Update: The Dean Ate My Signature!

I finally went in to see the dean about my student who needed a grade change.

It had been one week and still no change of grade. As I said in my previous post, usually this takes an hour to get done.

I assumed the student workers had lost the grade change form.  So I brought a new form into my dean.  He walked over to his desk and retrieved a big book that apparently lists all incoming forms.  He flipped the pages until he found my name.

“Yep,” he says to me. “I got the form last week. No need for another.”

“Oh,” I said. “I wonder why the grade still hasn’t been changed yet.”

“That’s because it needs my signature, and I haven’t signed it yet,” the dean told me.  ”If the student is in a hurry, then you should attach a note explaining that I need to put a rush on it. Otherwise, I’ll get to it when I get to it.”

All he has to do is sign it.  It’s been on his desk for one week.  After bringing all this to his attention, I assumed he’d grab the form and sign it.  Instead, he left for lunch.

I swear to god he didn’t just leave, but left specifically for lunch.

We’re doomed.

January 19, 2012

What A Load!

Wow, my website actually loads up when I go to it now.

I’m not even sure if anyone is still reading this blog, but if you are someone who has tried to load it up over the years then you probably noticed it was slow as shit.  I always kind of ignored the fact that my site took so long to load up.  I guess I feared I had done something wrong while creating it, and that in order to fix it I would need to learn all kinds of complicated things that I wasn’t willing to study.  So I ignored the problem.

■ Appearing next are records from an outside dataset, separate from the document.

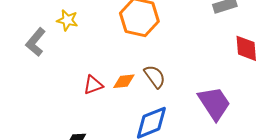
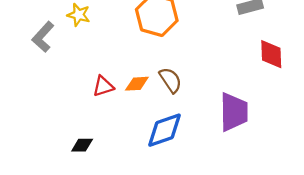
purple trapezoid: (214, 103) -> (234, 112), turned 30

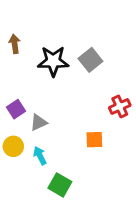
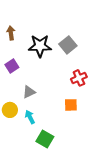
red cross: (120, 106) -> (79, 78), moved
purple square: (16, 109) -> (12, 66), moved

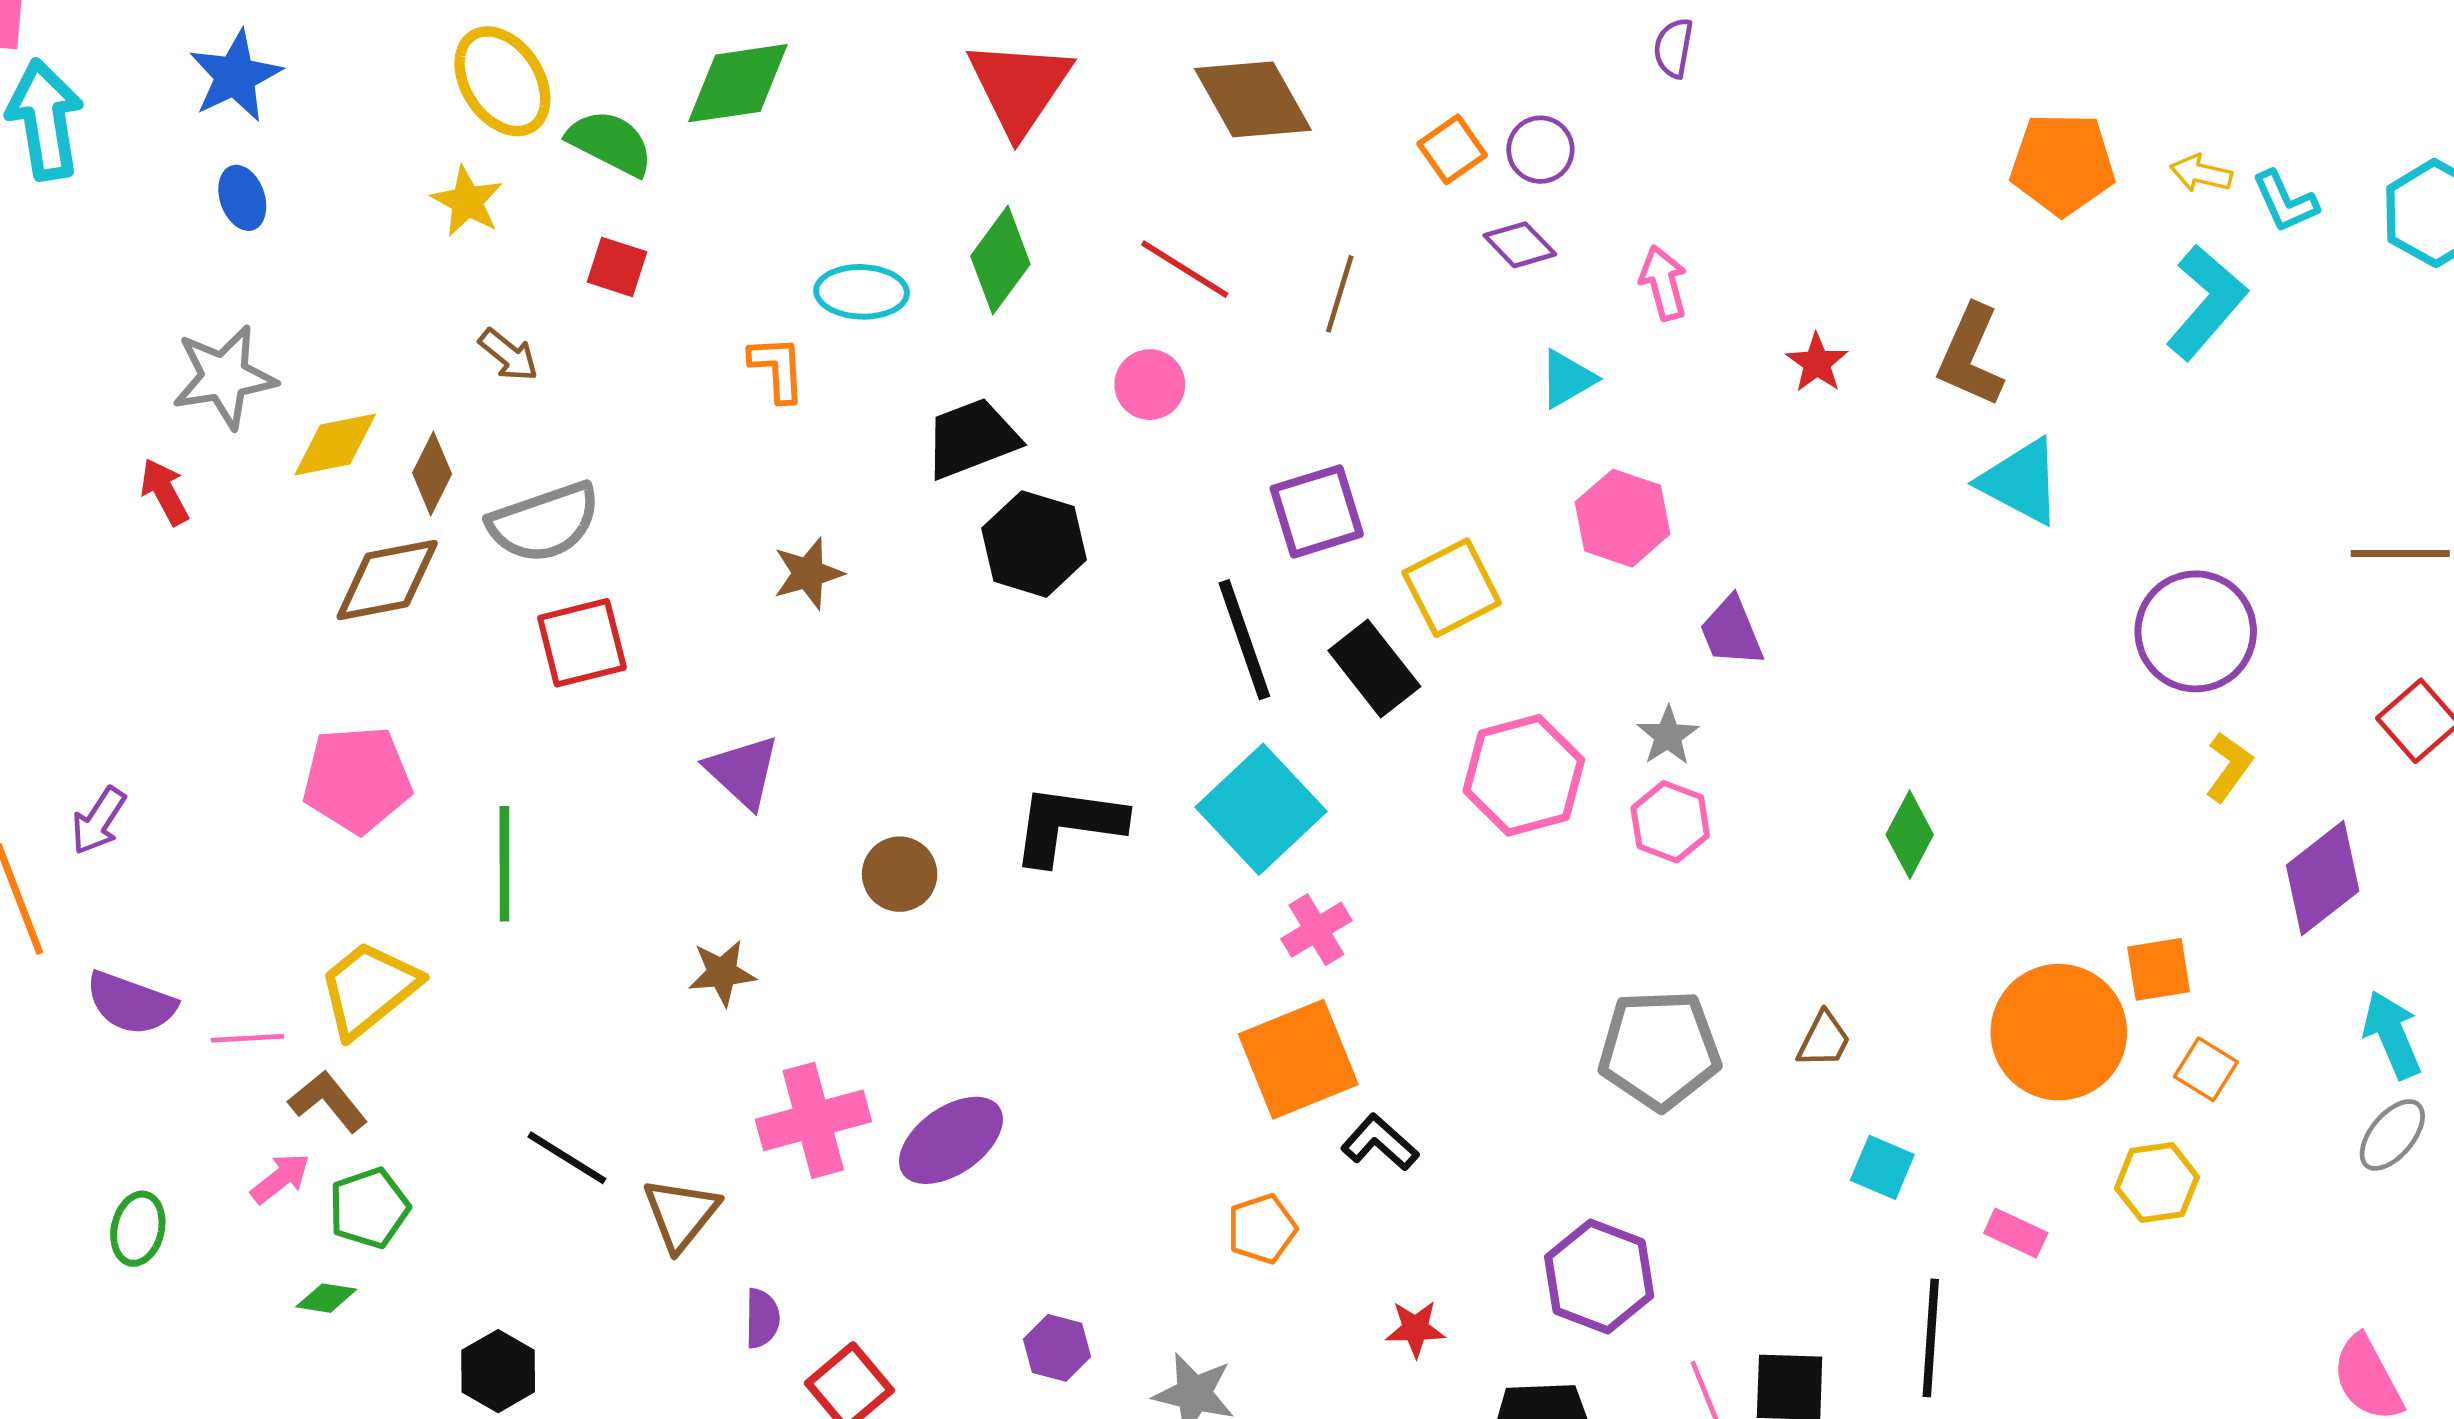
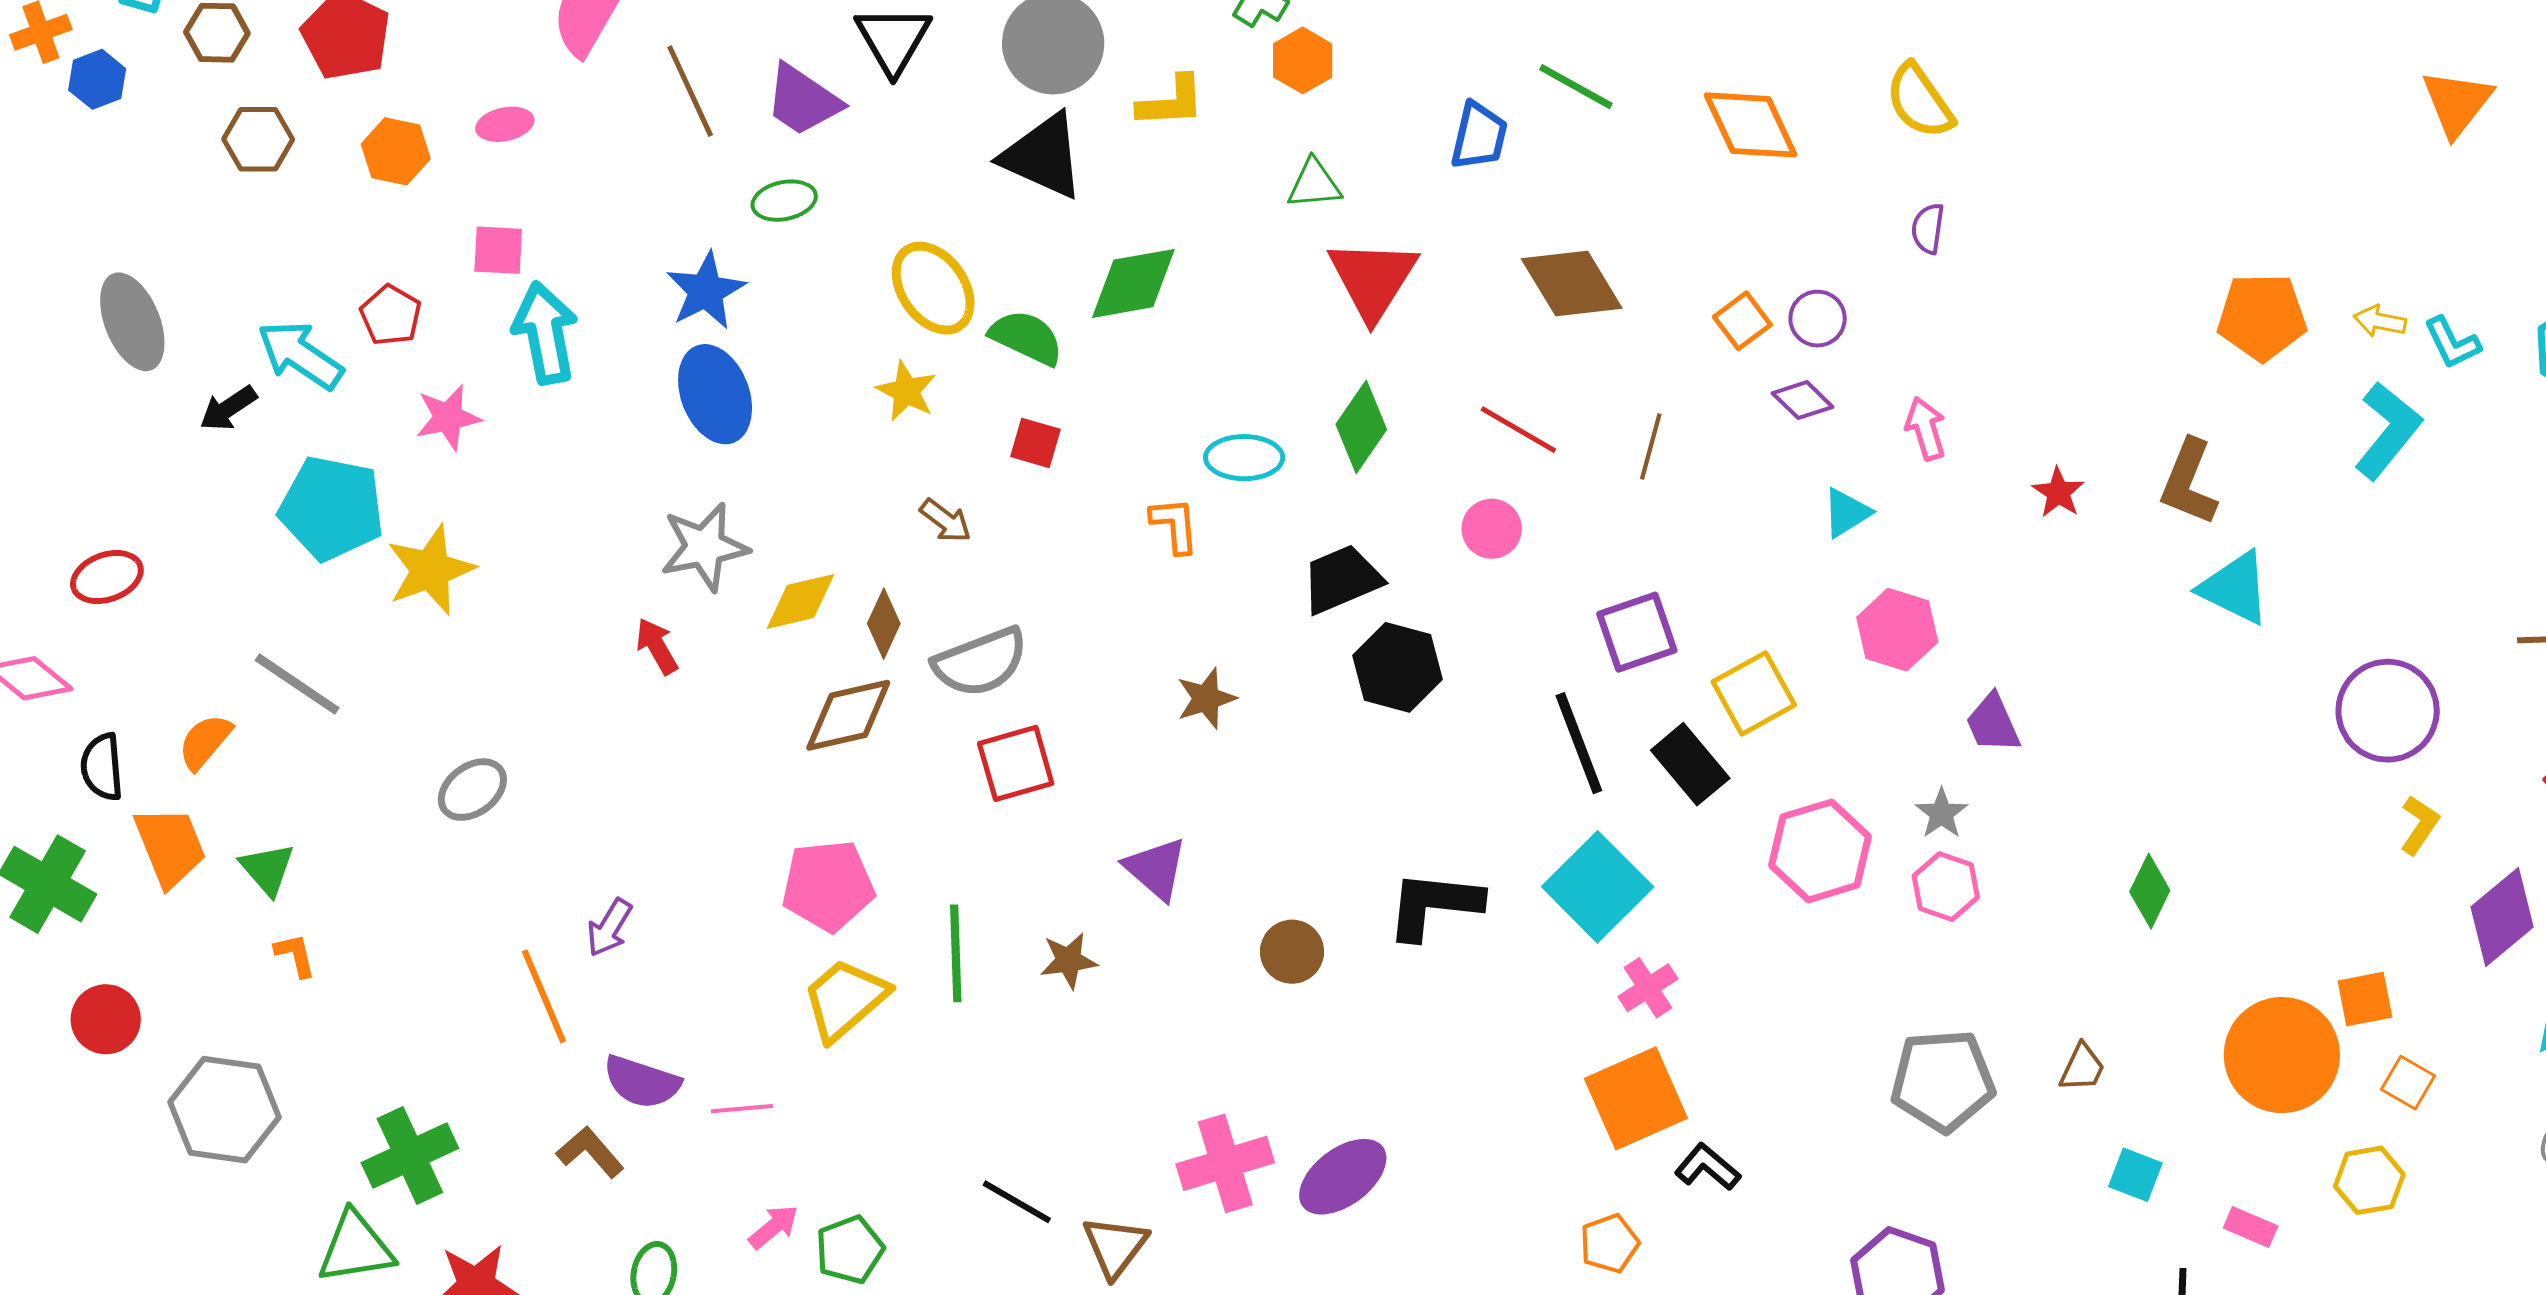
blue ellipse: (242, 198) -> (715, 394), size x1.8
brown star: (722, 973) -> (1069, 961), moved
yellow trapezoid: (369, 989) -> (845, 999), moved
brown L-shape: (328, 1101) -> (590, 1152), moved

Then the other day I tried to log into the admin of my site, and it took so long to load up that my browser kept timing out.  Furious, I called my web host, GoDaddy, to demand an explanation. Here’s what it turns out the problem was:

My web host, the jackasses at GoDaddy.com, had me on what they call their “legacy” server. This server is slow as mud, and also has the web content it hosts sotred on numerous different devices.  GoDaddy offered to upgrade me to their “4G” server, which would allow my website to load normally.  I assumed this was a sales pitch and asked how much extra they’d need for this.  No extra money.  Just a customer choice.

So what does this mean? It means these assholes at GoDaddy have knowingly been hosting my website on a slow, inferior server all these years.  They did this because I don’t update frequently or get a lot of traffic.  They did it because I never called and complained. They did it because I am a noob with money, and it is easy to take money from a noob.

They have a real server that they use for people who call and complain like I did.  All those times I told people to go check out my blog, and they replied that they couldn’t get it to load…it was all GoDaddy’s fault.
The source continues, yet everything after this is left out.